Why should we never use artificial intelligence to generate passwords?

The era of artificial intelligence, with all its advantages, has also brought great security challenges. While many users use chatbots like ChatGPT or Claude to simplify their work, new research shows that using these tools to generate passwords has a very high security risk.

Passwords generated by large-scale linguistic models (LLM), while seemingly sophisticated, are incredibly “guessable” and “insecure,” according to new research from security firm Irregular.

The researchers asked three popular artificial intelligences, ChatGPT (OpenAI), Claude (Anthropic) and Gemini (Google) to generate 16-character passwords, including upper and lower case letters, numbers and special symbols.

At first glance, the output of these models is very similar to random passwords generated by Apple or Google password management tools. Even password strength testing tools like KeePass have rated these passwords as “very strong”. But the main problem, the researchers say, is the lack of true randomization. They explain that AI is trained to predict the next word or character, rather than generating completely random data.

The performance of artificial intelligence models in password generation

The results of the review of 50 passwords generated by the Claude Opus 4.6 model have shown that all of them start with one letter, which in most cases was the capital letter “G”. The second character was almost always the number “7” and a set of characters such as L, 9, m, 2, $, # were repeated in all 50 cases.

The ChatGPT AI model found that almost all of its passwords started with the letter “v” and in half of the cases, the second character was “Q”. Google’s Gemini model is no better, and most of its suggested passwords start with the letter “K” (uppercase or lowercase) and continue with a combination of # or P.

Another point is that no repeated character has been seen in any of the generated passwords.

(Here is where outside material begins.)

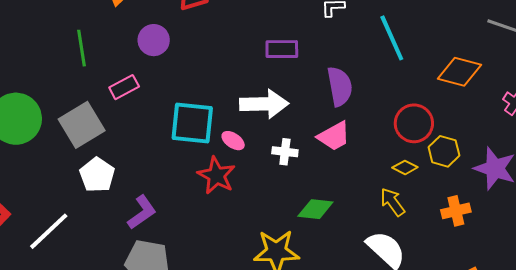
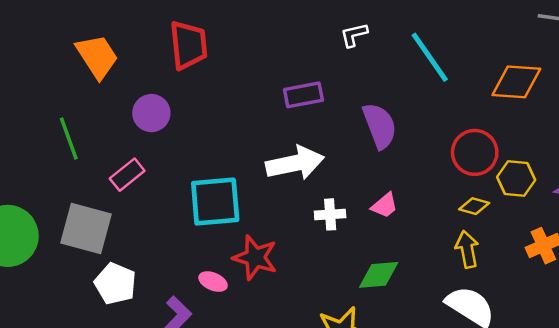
gray square: (82, 125) -> (86, 229), turned -33
pink trapezoid: (334, 136) -> (385, 205), moved, size x0.7
pink ellipse: (233, 141) -> (213, 282), moved
yellow arrow: (392, 202) -> (467, 249), turned 36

You might think this would increase security, but researchers say that statistically, in a truly random sequence, characters are more likely to repeat themselves. In fact, the AI’s deduplication indicates that the model is trying to “look like a random password”, rather than actually generating random characters.

Although normal users are less likely to seek help from AI to create their own passwords, the bigger problem is with AI agents that are used to code or manage systems. Searching GitHub, the researchers found that many programmers have used AI to generate system passwords, and the patterns discovered in this research are abundant in public code.

Irregular believes that this problem cannot be solved by updating or changing prompts; Because the nature of language models is against randomness.